*** Block opens ***

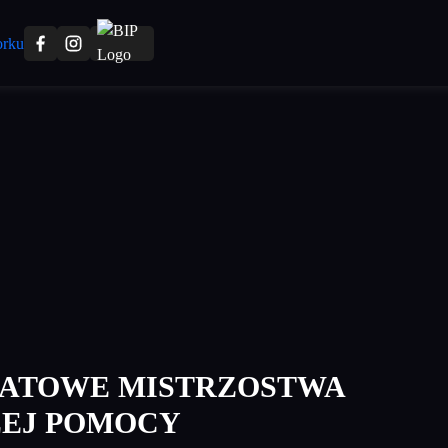
IATOWE MISTRZOSTWA
ZEJ POMOCY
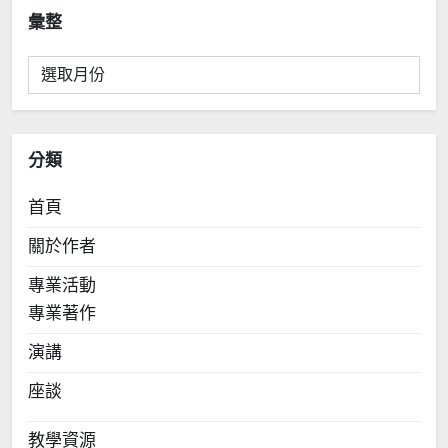
彙整
彙
整
分類
首頁
關於作者
專業活動
專業著作
演講
座談
教學資源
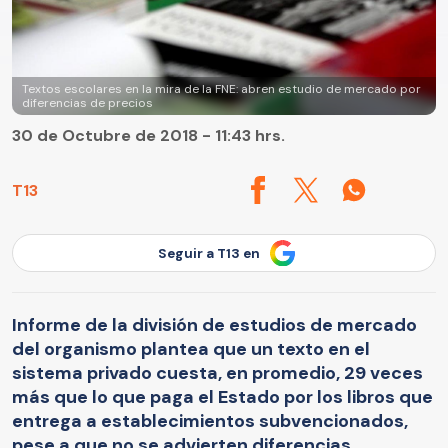
Textos escolares en la mira de la FNE: abren estudio de mercado por
diferencias de precios
30 de Octubre de 2018 - 11:43 hrs.
T13
Seguir a T13 en
Informe de la división de estudios de mercado
del organismo plantea que un texto en el
sistema privado cuesta, en promedio, 29 veces
más que lo que paga el Estado por los libros que
entrega a establecimientos subvencionados,
pese a que no se advierten diferencias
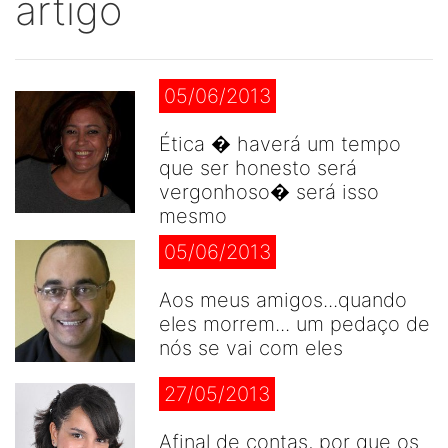
artigo
05/06/2013
Ética � haverá um tempo
que ser honesto será
vergonhoso� será isso
mesmo
05/06/2013
Aos meus amigos...quando
eles morrem... um pedaço de
nós se vai com eles
27/05/2013
Afinal de contas, por que os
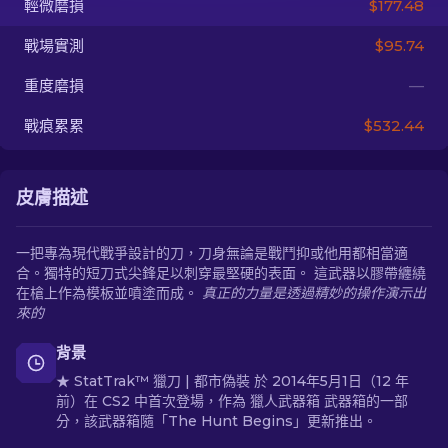
輕微磨損
$177.48
戰場實測
$95.74
ZH-TW
重度磨損
—
戰痕累累
$532.44
皮膚描述
一把專為現代戰爭設計的刀，刀身無論是戰鬥抑或他用都相當適
合。獨特的短刀式尖鋒足以刺穿最堅硬的表面。 這武器以膠帶纏繞
在槍上作為模板並噴塗而成。
真正的力量是透過精妙的操作演示出
來的
背景
★ StatTrak™ 獵刀 | 都市偽裝 於 2014年5月1日（12 年
前）在 CS2 中首次登場，作為 獵人武器箱 武器箱的一部
分，該武器箱隨「The Hunt Begins」更新推出。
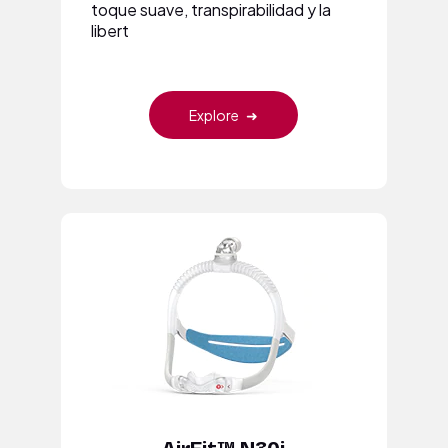
toque suave, transpirabilidad y la
libert
Explore
➜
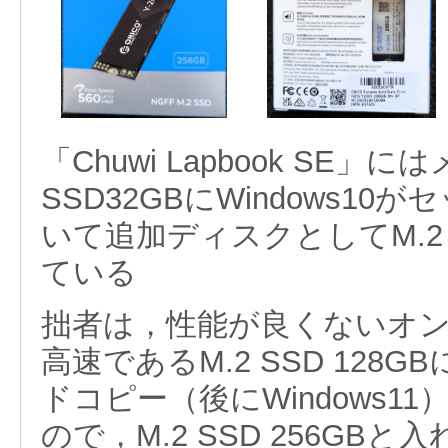
「Chuwi Lapbook SE
SSD32GBにWindows1
いて追加ディスクとしてM.2 S
ている
拙者は，性能が良くないオン
高速であるM.2 SSD 128GB
ドコピー（後にWindows1
ので，M.2 SSD 256GB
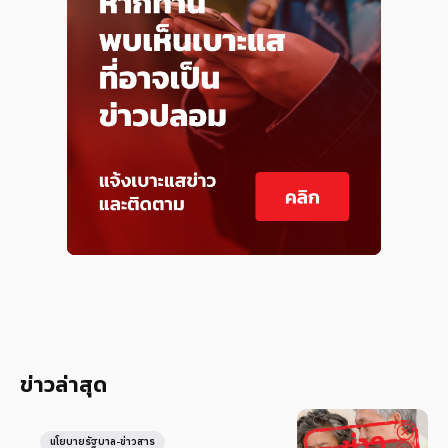
ข่าวล่าสุด
นโยบายรัฐบาล-ข่าวสาร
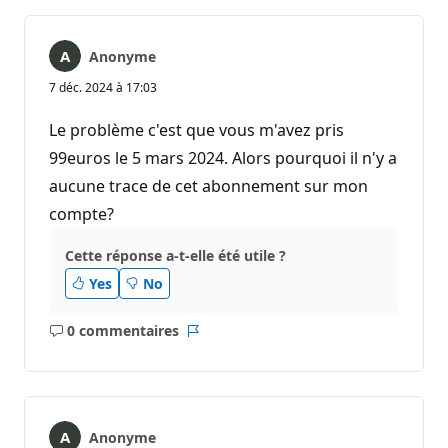
Anonyme
7 déc. 2024 à 17:03
Le problème c'est que vous m'avez pris
99euros le 5 mars 2024. Alors pourquoi il n'y a
aucune trace de cet abonnement sur mon
compte?
Cette réponse a-t-elle été utile ?
Yes
No
0 commentaires
Aucun
Rapport
commentaire
Anonyme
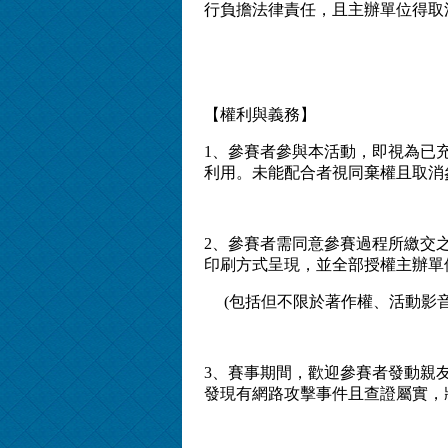
行負擔法律責任，且主辦單位得取
【權利與義務】
1、參賽者參與本活動，即視為已
利用。未能配合者視同棄權且取消
2、參賽者需同意參賽過程所繳交
印刷方式呈現，並全部授權主辦單
(包括但不限於著作權、活動影音
3、賽事期間，歡迎參賽者發動親
發現有網路攻擊事件且查證屬實，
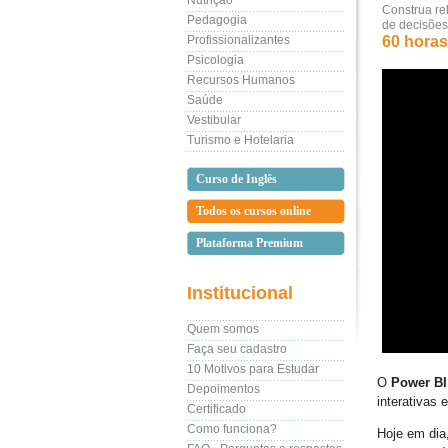
Nutrição
Construa rel
Pedagogia
de decisões
Profissionalizantes
60 horas 
Psicologia
Recursos Humanos
Saúde
Vestibular
Turismo e Hotelaria
Curso de Inglês
Todos os cursos online
Plataforma Premium
Institucional
Quem somos
Faça seu cadastro
10 Motivos para Estudar
O
Power BI
Depoimentos
interativas 
Certificado
Como funciona?
Hoje em dia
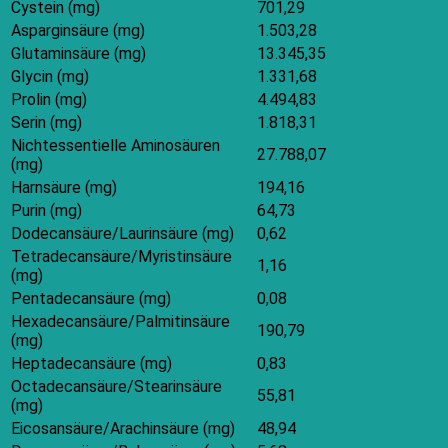
Cystein (mg)
701,29
Asparginsäure (mg)
1.503,28
Glutaminsäure (mg)
13.345,35
Glycin (mg)
1.331,68
Prolin (mg)
4.494,83
Serin (mg)
1.818,31
Nichtessentielle Aminosäuren
27.788,07
(mg)
Harnsäure (mg)
194,16
Purin (mg)
64,73
Dodecansäure/Laurinsäure (mg)
0,62
Tetradecansäure/Myristinsäure
1,16
(mg)
Pentadecansäure (mg)
0,08
Hexadecansäure/Palmitinsäure
190,79
(mg)
Heptadecansäure (mg)
0,83
Octadecansäure/Stearinsäure
55,81
(mg)
Eicosansäure/Arachinsäure (mg)
48,94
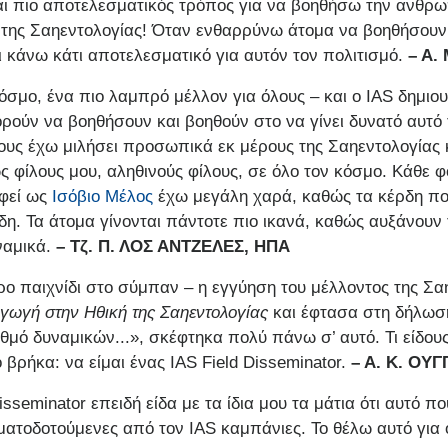
 και πιο αποτελεσματικός τρόπος για να βοηθήσω την ανθρω
 της Σαηεντολογίας! Όταν ενθαρρύνω άτομα να βοηθήσουν
ι κάνω κάτι αποτελεσματικό για αυτόν τον πολιτισμό.
– Α.
Μ
σμο, ένα πιο λαμπρό μέλλον για όλους – και ο IAS δημιου
ούν να βοηθήσουν και βοηθούν στο να γίνει δυνατό αυτό 
υς έχω μιλήσει προσωπικά εκ μέρους της Σαηεντολογίας 
 φίλους μου, αληθινούς φίλους, σε όλο τον κόσμο. Κάθε 
φεί ως
Ισόβιο Μέλος
έχω μεγάλη χαρά, καθώς τα κέρδη που 
έρδη. Τα άτομα γίνονται πάντοτε πιο ικανά, καθώς αυξάν
ναμικά.
– Τζ
. Π. ΛΟΣ ΑΝΤΖΕΛΕΣ, ΗΠΑ
ερο παιχνίδι στο σύμπαν – η εγγύηση του μέλλοντος της Σα
γωγή στην Ηθική της Σαηεντολογίας
και έφτασα στη δήλωσ
ιθμό δυναμικών...», σκέφτηκα πολύ πάνω σ’ αυτό. Τι είδου
ο βρήκα: να είμαι ένας IAS Field Disseminator.
– A.
K. ΟΥΓ
isseminator επειδή είδα με τα ίδια μου τα μάτια ότι αυτό 
ηματοδοτούμενες από τον IAS καμπάνιες. Το θέλω αυτό για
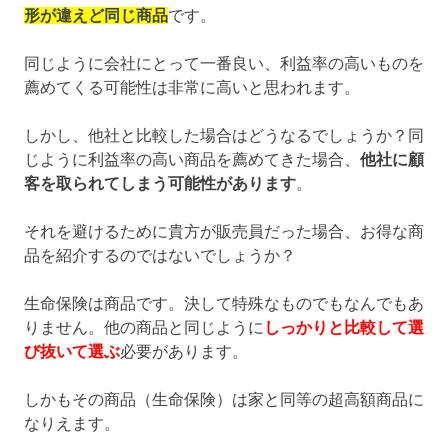
形が違えど同じ商品
です。
同じように会社にとって一番良い、利益率の高いものを
薦めてくる可能性は非常に高いと思われます。
しかし、他社と比較した場合はどうなるでしょうか？同
じように利益率の高い商品を薦めてきた場合、
他社に顧
客を取られてしまう可能性があります
。
それを避けるために貴方が販売員だった場合、お得な商
品を紹介するのではないでしょうか？
生命保険は商品です。決して特殊なものでもなんでもあ
りません。他の商品と同じように
しっかりと比較して選
び抜いて選ぶ
必要があります。
しかもその商品（生命保険）は家と同等の超高額商品に
なりえます。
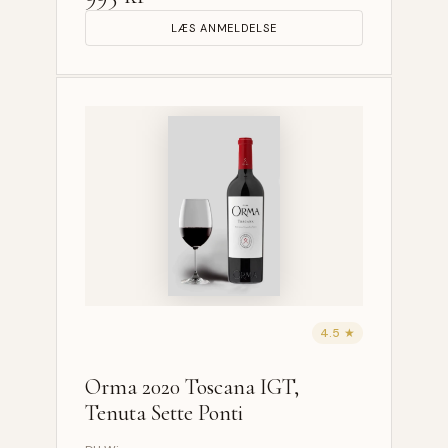
LÆS ANMELDELSE
4.5 ★
Orma 2020 Toscana IGT,
Tenuta Sette Ponti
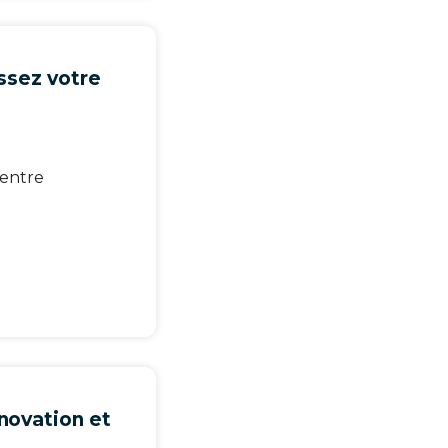
issez votre
 entre
nnovation et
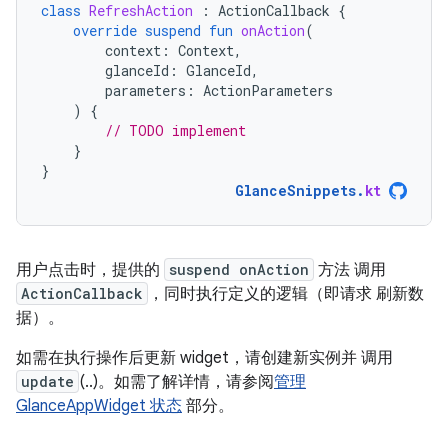
class
RefreshAction
:
ActionCallback
{
override
suspend
fun
onAction
(
context
:
Context
,
glanceId
:
GlanceId
,
parameters
:
ActionParameters
)
{
// TODO implement
}
}
GlanceSnippets
.
kt
用户点击时，提供的
suspend onAction
方法 调用
ActionCallback
，同时执行定义的逻辑（即请求 刷新数
据）。
如需在执行操作后更新 widget，请创建新实例并 调用
update
(..)。如需了解详情，请参阅
管理
GlanceAppWidget 状态
部分。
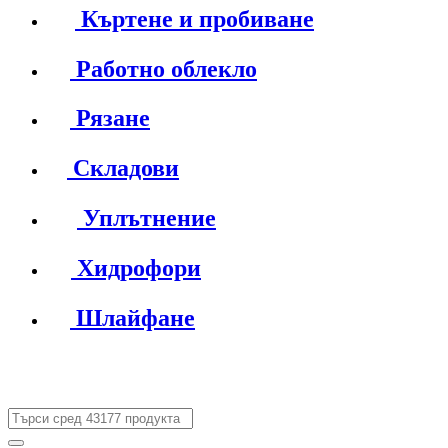
Къртене и пробиване
Работно облекло
Рязане
Складови
Уплътнение
Хидрофори
Шлайфане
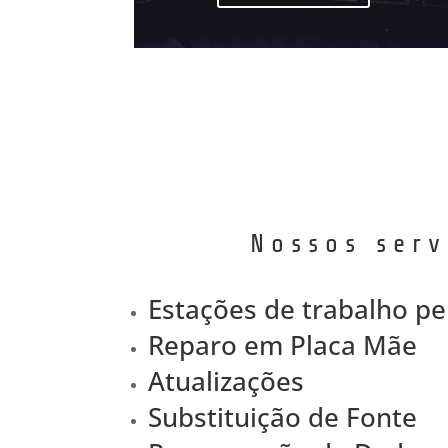
Nossos serv
Estações de trabalho pe
Reparo em Placa Mãe
Atualizações
Substituição de Fonte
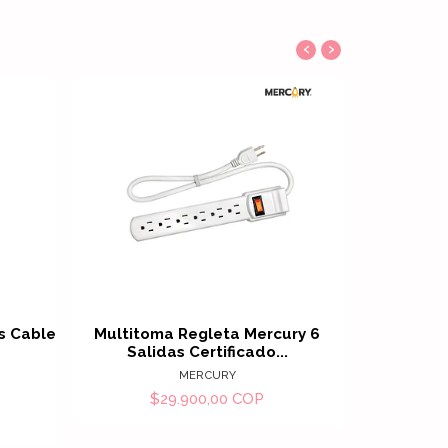
‹
›
Ver detalles
alles
s Cable
Multitoma Regleta Mercury 6
Multitoma 
Salidas Certificado...
De
MERCURY
$29.900,00 COP
$
An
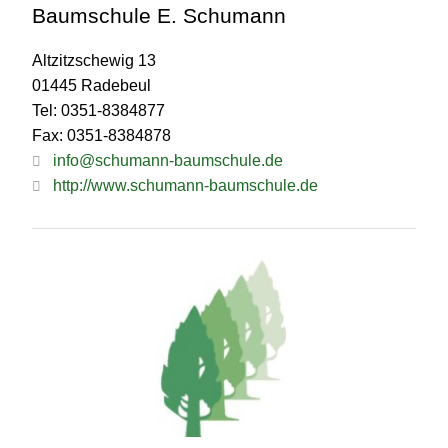
Baumschule E. Schumann
Altzitzschewig 13
01445 Radebeul
Tel: 0351-8384877
Fax: 0351-8384878
info@schumann-baumschule.de
http://www.schumann-baumschule.de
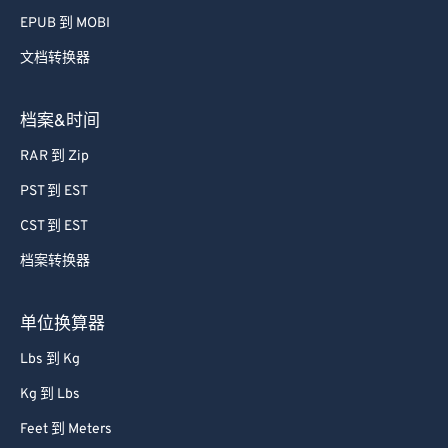
EPUB 到 MOBI
文档转换器
档案&时间
RAR 到 Zip
PST 到 EST
CST 到 EST
档案转换器
单位换算器
Lbs 到 Kg
Kg 到 Lbs
Feet 到 Meters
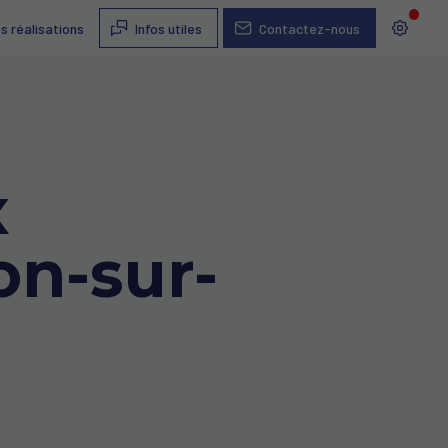
s réalisations
Infos utiles
Contactez-nous
x
on-sur-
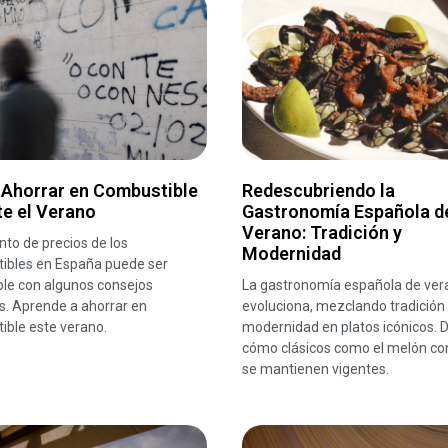
Ahorrar en Combustible
Redescubriendo la
e el Verano
Gastronomía Española d
Verano: Tradición y
to de precios de los
Modernidad
ibles en España puede ser
le con algunos consejos
La gastronomía española de ver
s. Aprende a ahorrar en
evoluciona, mezclando tradición
ible este verano.
modernidad en platos icónicos. 
cómo clásicos como el melón co
se mantienen vigentes.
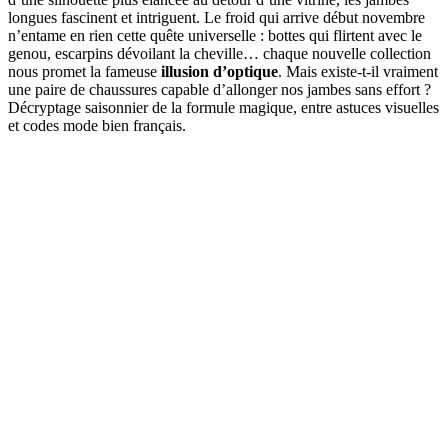
longues fascinent et intriguent. Le froid qui arrive début novembre
n’entame en rien cette quête universelle : bottes qui flirtent avec le
genou, escarpins dévoilant la cheville… chaque nouvelle collection
nous promet la fameuse
illusion d’optique
. Mais existe-t-il vraiment
une paire de chaussures capable d’allonger nos jambes sans effort ?
Décryptage saisonnier de la formule magique, entre astuces visuelles
et codes mode bien français.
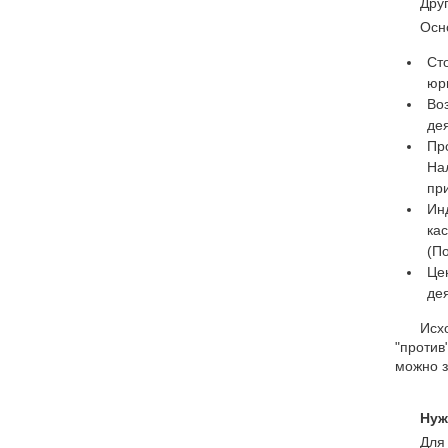
Дру
Осн
Ст
юр
Во
де
Пр
На
пр
Ин
ка
(П
Це
де
Исх
"против
можно з
Нуж
Для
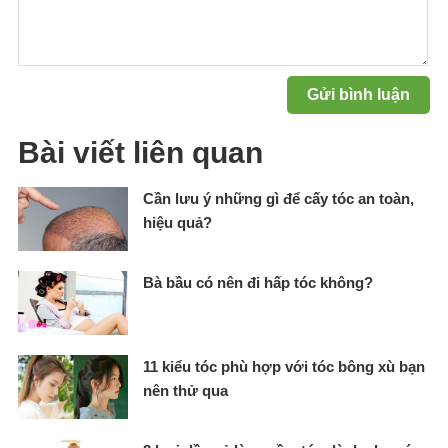
Bài viết liên quan
Cần lưu ý những gì để cấy tóc an toàn,
hiệu quả?
Bà bầu có nên đi hấp tóc không?
11 kiểu tóc phù hợp với tóc bông xù bạn
nên thử qua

*** Block closes ***

§ **Exercise**: Looking only at the lines of the material above, count those containing "precios" and give that number by itself.

§ **Result for this exercise**: 2